Advantages of snapshots over the legacy SafetyNet folder
Leveraging snapshots on the destination resolves several shortcomings of the folder-based SafetyNet with regard to using the SafetyNet for recovering older versions of your files. Please note that these are not advantages specific to the SafetyNet, however, these are general advantages of using snapshots. If you decide to use snapshots on your destination, you should try to avoid thinking about the SafetyNet as your mechanism for restoring older versions of files. When you want to recover older versions of your files, you'll use Backup Snapshots for that purpose. SafetyNet is a safety mechanism that should only be used when something was deleted from the destination that had nothing to do with the source data set.

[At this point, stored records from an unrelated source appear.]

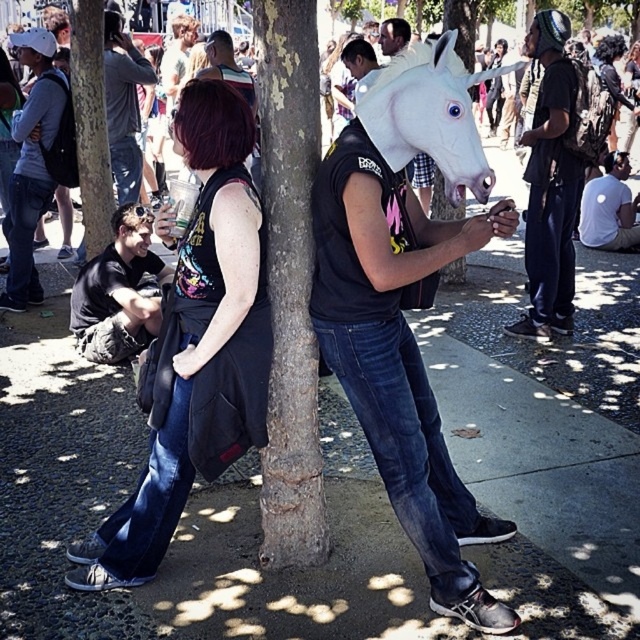 Measure the distance between black matte helmet at upper right and camera.

A distance of 4.44 meters exists between black matte helmet at upper right and camera.

Which of these two, black matte helmet at upper right or matte black hair at lower left, stands shorter?

With less height is matte black hair at lower left.

This screenshot has height=640, width=640. Identify the location of black matte helmet at upper right. (550, 184).

Can you confirm if vivid purple hair at center is positioned to the right of matte black hair at lower left?

Correct, you'll find vivid purple hair at center to the right of matte black hair at lower left.

Locate an element on the screen. The width and height of the screenshot is (640, 640). vivid purple hair at center is located at coordinates (212, 124).

Find the location of a particular element. Image resolution: width=640 pixels, height=640 pixels. vivid purple hair at center is located at coordinates (212, 124).

Between brown rough bark tree at center and matte black unicorn head at center, which one appears on the left side from the viewer's perspective?

brown rough bark tree at center

Is brown rough bark tree at center closer to camera compared to matte black unicorn head at center?

Yes, it is.

What do you see at coordinates (289, 282) in the screenshot?
I see `brown rough bark tree at center` at bounding box center [289, 282].

You are a GUI agent. You are given a task and a screenshot of the screen. Output one action in this format:
    pyautogui.click(x=<x>, y=<y>)
    Task: Click on the brown rough bark tree at center
    The image size is (640, 640).
    Given the screenshot: What is the action you would take?
    pyautogui.click(x=289, y=282) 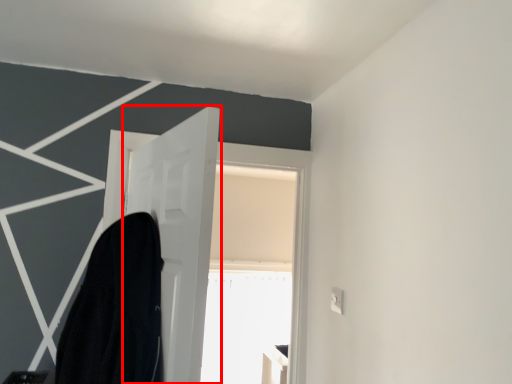 Question: Where is door (annotated by the red box) located in relation to robe in the image?

Choices:
 (A) right
 (B) left

Answer: (A) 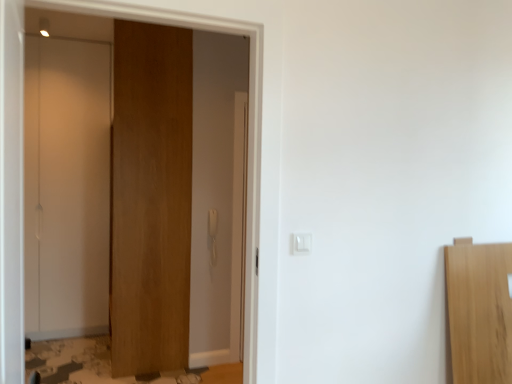 Question: From a real-world perspective, is white glossy door at left, which ranks as the first door in left-to-right order, located beneath white plastic light switch at center?

Choices:
 (A) no
 (B) yes

Answer: (A)

Question: From the image's perspective, is white glossy door at left, the second door viewed from the right, located beneath white plastic light switch at center?

Choices:
 (A) yes
 (B) no

Answer: (B)

Question: From the image's perspective, would you say white glossy door at left, the second door viewed from the right, is positioned over white plastic light switch at center?

Choices:
 (A) yes
 (B) no

Answer: (A)

Question: Does white glossy door at left, which ranks as the first door in left-to-right order, appear on the left side of white plastic light switch at center?

Choices:
 (A) yes
 (B) no

Answer: (A)

Question: Does white glossy door at left, which ranks as the first door in left-to-right order, have a greater width compared to white plastic light switch at center?

Choices:
 (A) yes
 (B) no

Answer: (A)

Question: Considering their positions, is white glossy door at left, the second door viewed from the right, located in front of or behind wooden door at center, arranged as the first door when viewed from the right?

Choices:
 (A) front
 (B) behind

Answer: (B)

Question: Which is correct: white glossy door at left, the second door viewed from the right, is inside wooden door at center, arranged as the first door when viewed from the right, or outside of it?

Choices:
 (A) outside
 (B) inside

Answer: (A)

Question: From a real-world perspective, is white glossy door at left, which ranks as the first door in left-to-right order, physically located above or below wooden door at center, arranged as the first door when viewed from the right?

Choices:
 (A) above
 (B) below

Answer: (B)

Question: Considering the positions of white glossy door at left, which ranks as the first door in left-to-right order, and wooden door at center, arranged as the first door when viewed from the right, in the image, is white glossy door at left, which ranks as the first door in left-to-right order, bigger or smaller than wooden door at center, arranged as the first door when viewed from the right,?

Choices:
 (A) small
 (B) big

Answer: (A)

Question: In terms of height, does wooden door at center, arranged as the first door when viewed from the right, look taller or shorter compared to white glossy door at left, which ranks as the first door in left-to-right order?

Choices:
 (A) tall
 (B) short

Answer: (A)

Question: Visually, is wooden door at center, arranged as the first door when viewed from the right, positioned to the left or to the right of white glossy door at left, which ranks as the first door in left-to-right order?

Choices:
 (A) right
 (B) left

Answer: (A)

Question: Is wooden door at center, arranged as the first door when viewed from the right, inside the boundaries of white glossy door at left, which ranks as the first door in left-to-right order, or outside?

Choices:
 (A) inside
 (B) outside

Answer: (B)

Question: In the image, is wooden door at center, the second door from the left, positioned in front of or behind white glossy door at left, which ranks as the first door in left-to-right order?

Choices:
 (A) front
 (B) behind

Answer: (A)

Question: From the image's perspective, relative to white plastic light switch at center, is white glossy door at left, the second door viewed from the right, above or below?

Choices:
 (A) below
 (B) above

Answer: (B)

Question: Is white glossy door at left, the second door viewed from the right, taller or shorter than white plastic light switch at center?

Choices:
 (A) short
 (B) tall

Answer: (B) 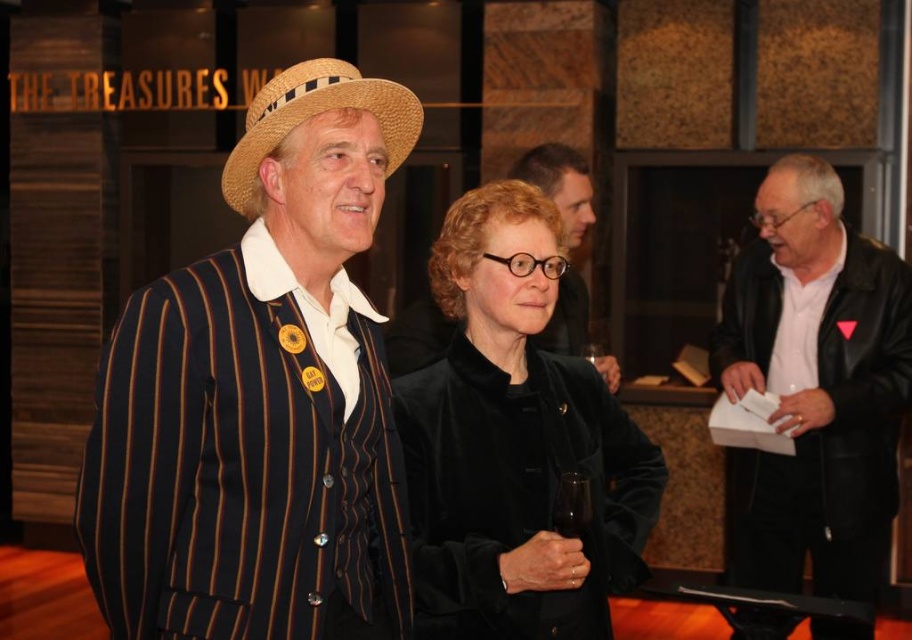 Does strawhat at center have a larger size compared to transparent glass at center?

Correct, strawhat at center is larger in size than transparent glass at center.

Does strawhat at center appear on the left side of transparent glass at center?

Indeed, strawhat at center is positioned on the left side of transparent glass at center.

The height and width of the screenshot is (640, 912). What do you see at coordinates (313, 115) in the screenshot? I see `strawhat at center` at bounding box center [313, 115].

I want to click on strawhat at center, so pyautogui.click(x=313, y=115).

Can you confirm if black leather jacket at right is bigger than transparent glass at center?

Yes, black leather jacket at right is bigger than transparent glass at center.

Based on the photo, who is shorter, black leather jacket at right or transparent glass at center?

transparent glass at center

Measure the distance between point (x=806, y=365) and camera.

Point (x=806, y=365) and camera are 10.92 feet apart.

The width and height of the screenshot is (912, 640). I want to click on black leather jacket at right, so click(x=815, y=387).

Does point (83, 520) lie behind point (337, 104)?

No.

In the scene shown: Can you confirm if striped fabric suit at center is bigger than strawhat at center?

Yes.

Between point (218, 545) and point (314, 60), which one is positioned in front?

Point (218, 545)

At what (x,y) coordinates should I click in order to perform the action: click on striped fabric suit at center. Please return your answer as a coordinate pair (x, y). Looking at the image, I should click on (260, 396). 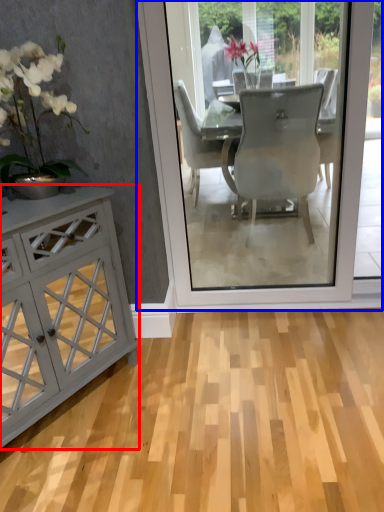 Question: Which point is closer to the camera, cabinetry (highlighted by a red box) or screen door (highlighted by a blue box)?

Choices:
 (A) cabinetry
 (B) screen door

Answer: (A) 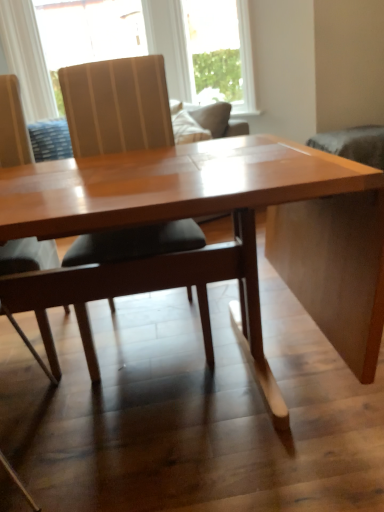 Where is `vacant area that is in front of matte wood chair at center, positioned as the second chair in left-to-right order`? This screenshot has height=512, width=384. vacant area that is in front of matte wood chair at center, positioned as the second chair in left-to-right order is located at coordinates pos(164,416). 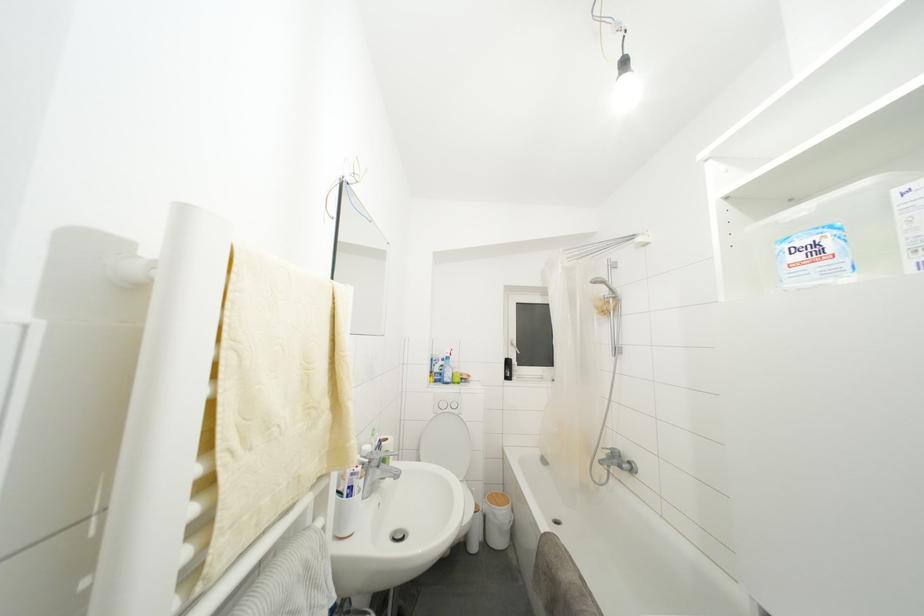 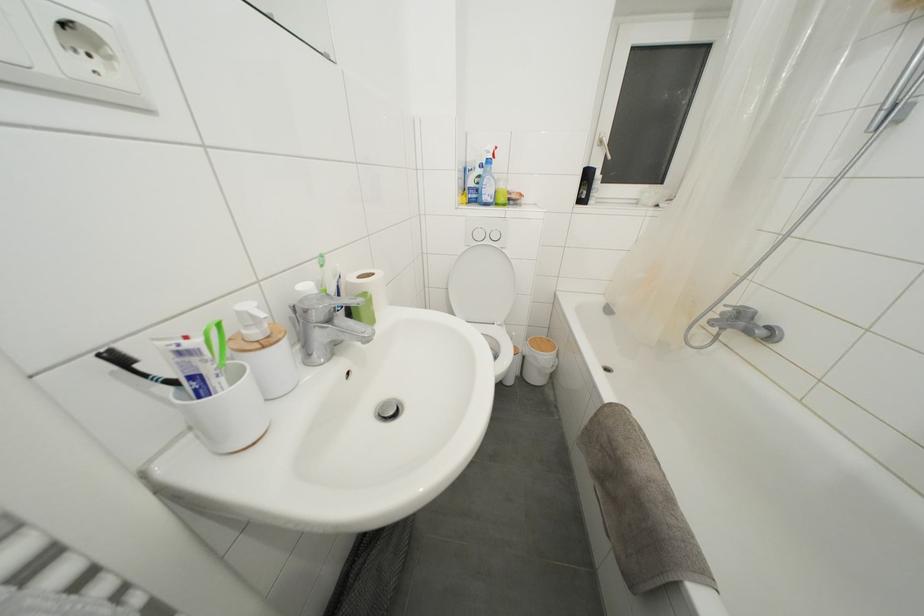 The point at (611, 460) is marked in the first image. Where is the corresponding point in the second image?

(726, 318) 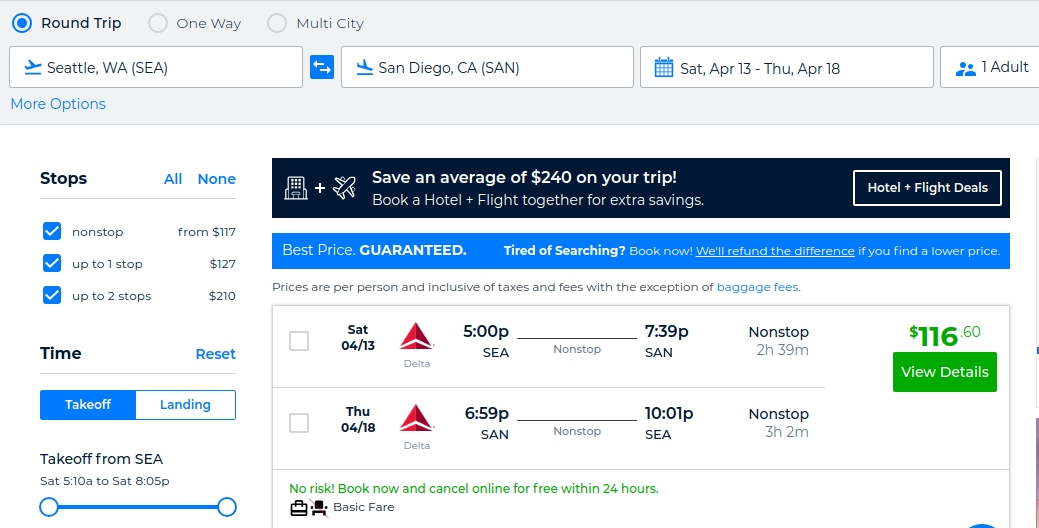 You are a GUI agent. You are given a task and a screenshot of the screen. Output one action in this format:
    pyautogui.click(x=<x>, y=<y>)
    Task: Click on the landing
    This screenshot has height=528, width=1039.
    Given the screenshot: What is the action you would take?
    pyautogui.click(x=186, y=404) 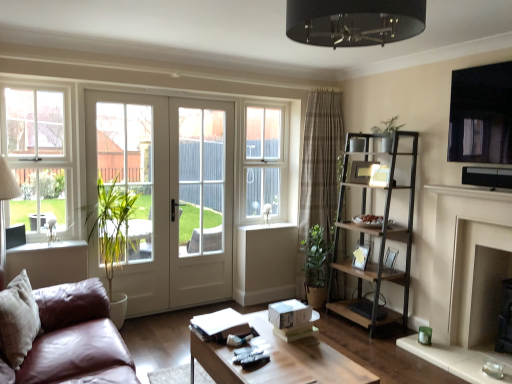 Identify the location of vacant point above white glossy screen door at center (from a real-world perspective). The width and height of the screenshot is (512, 384). (202, 100). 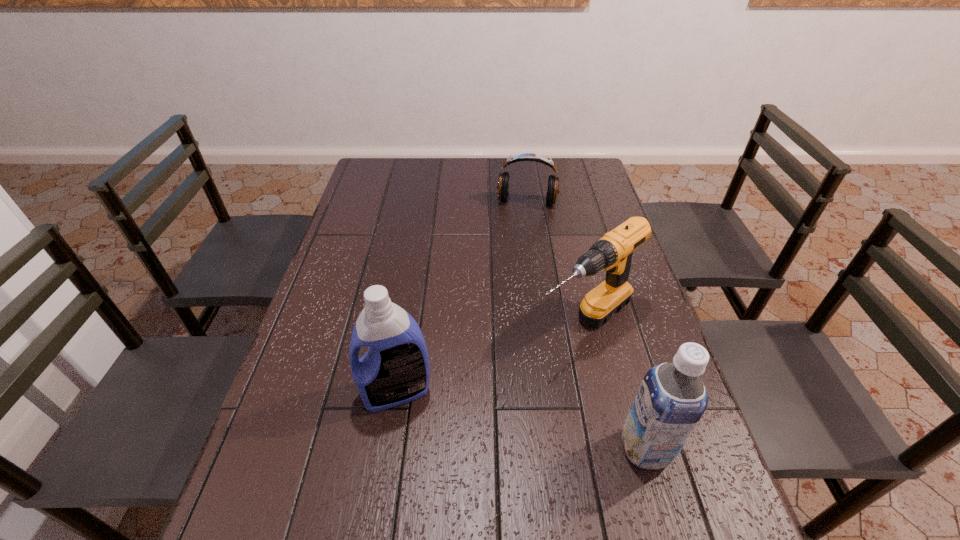 In order to click on vacant space at the left edge of the desktop in this screenshot , I will do `click(379, 196)`.

Locate an element on the screen. free space at the right edge of the desktop is located at coordinates (704, 455).

Where is `free location at the near left corner`? The height and width of the screenshot is (540, 960). free location at the near left corner is located at coordinates (309, 491).

Locate an element on the screen. empty space between the detergent and the nearest object is located at coordinates (521, 420).

Where is `free spot between the third farthest object and the farthest object`? free spot between the third farthest object and the farthest object is located at coordinates (462, 297).

Find the location of `free spot between the farthest object and the soya milk`. free spot between the farthest object and the soya milk is located at coordinates (586, 325).

This screenshot has width=960, height=540. Find the location of `free space between the soya milk and the detergent`. free space between the soya milk and the detergent is located at coordinates (521, 420).

This screenshot has height=540, width=960. In order to click on vacant region between the second farthest object and the detergent in this screenshot , I will do `click(491, 358)`.

Locate an element on the screen. The height and width of the screenshot is (540, 960). empty location between the farthest object and the soya milk is located at coordinates (586, 325).

Image resolution: width=960 pixels, height=540 pixels. What are the coordinates of `vacant space in between the leftmost object and the shortest object` in the screenshot? It's located at (462, 297). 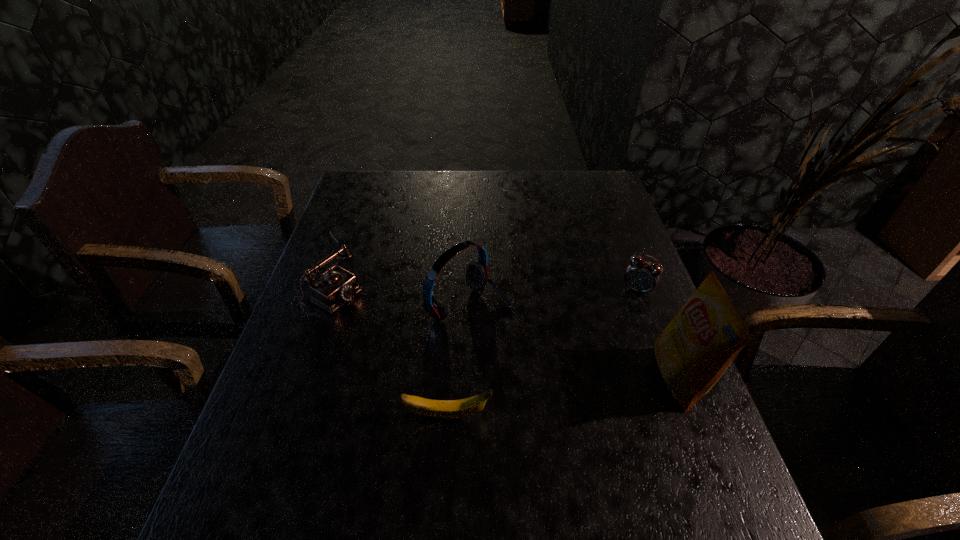 Where is `the shortest object`? The image size is (960, 540). the shortest object is located at coordinates (447, 409).

Where is `the tallest object`? The width and height of the screenshot is (960, 540). the tallest object is located at coordinates (695, 349).

The image size is (960, 540). In order to click on the second tallest object in this screenshot , I will do coord(477,275).

Locate an element on the screen. The width and height of the screenshot is (960, 540). alarm clock is located at coordinates (642, 276).

Where is `telephone`? telephone is located at coordinates (338, 286).

The image size is (960, 540). I want to click on vacant region located 0.190m at the stem of the banana, so click(585, 416).

Find the location of `free region located on the front-facing side of the tallest object`. free region located on the front-facing side of the tallest object is located at coordinates (501, 377).

The height and width of the screenshot is (540, 960). I want to click on free location located on the front-facing side of the tallest object, so point(474,377).

Locate an element on the screen. The height and width of the screenshot is (540, 960). vacant area situated on the front-facing side of the tallest object is located at coordinates (483, 377).

This screenshot has width=960, height=540. Find the location of `vacant space located with the microphone attached to the side of the headset`. vacant space located with the microphone attached to the side of the headset is located at coordinates (562, 360). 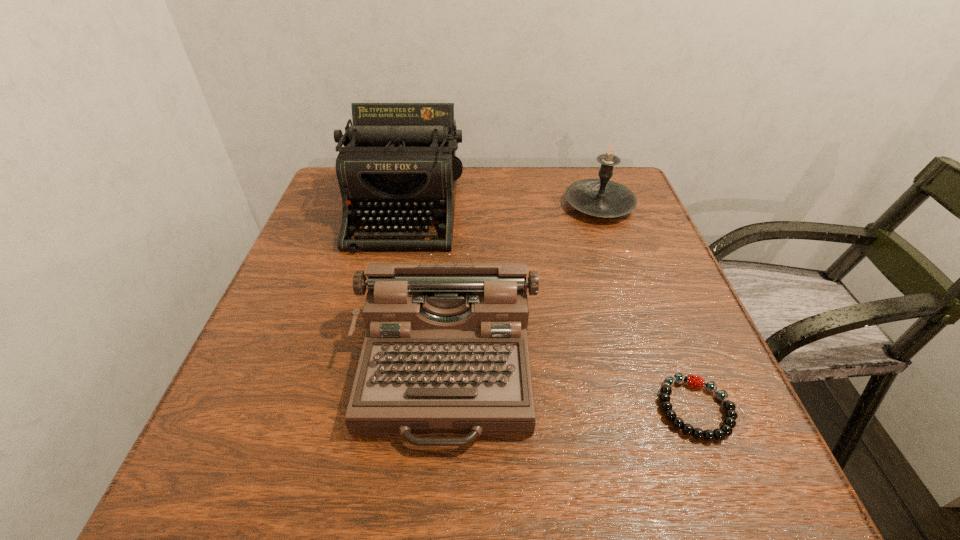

If you have used the SafetyNet in the past for recovering files, consider the following advantages to using snapshots to recover older versions of your files:
- Bundle files (e.g. your Photos Library) in the snapshot are whole. If you deleted several albums from your Photos Library, you'll have a hard time recovering those from the legacy SafetyNet folder. With snapshots, you don't even need the SafetyNet, because those files are retained in Backup Snapshots.
- You can restore older versions of the operating system.
- Deleting snapshots is really simple, you'll never run into permissions problems or failures of the Finder to empty the Trash.
Disadvantages of the snapshot-based SafetyNet
While snapshots do offer significant advantages to users that want to restore older versions of their files, these come at a small cost to the original purpose of the SafetyNet feature. When items are moved to the legacy SafetyNet folder on the destination, they're still immediately visible to you in the Finder, and you can restore them immediately to their original location via a simple drag and drop procedure. When snapshots are enabled, however, those items are retained by a snapshot, but then deleted from the destination. To restore those items, you must reveal the SafetyNet Snapshot in the Finder, then copy those items back to the destination. That copying procedure will not only take quite a bit longer than a simple move, but it also may be logistically difficult if your destination volume is particularly full. In those cases, you may have to recover the files to a separate volume, delete the SafetyNet snapshot to free space, then copy the files back to the original volume.
While this is not an insignificant drawback of snapshots, we felt that the benefits of point-in-time restores far outweighs this disadvantage as long as the SafetyNet retains its ability to offer protection for files that are unique to the destination.
How do I choose which approach is best for me?
The choice comes down to whether you leverage the SafetyNet feature more as a safety mechanism that protects against configuration mistakes (like picking the wrong destination or accidentally storing stuff on your backup disk thinking it would be "safe" there) vs. using it as a means to recover older versions of your files. If you rarely look to your backups for recovering the older version of a file (or the OS), then enabling snapshots on your backup disk won't offer a lot of benefit over the legacy SafetyNet mechanism. If you've found yourself looking into the SafetyNet for older versions of your files, however, then enabling snapshots on the destination will provide much more reliable results for retrieving older versions of bundle files and of the whole OS.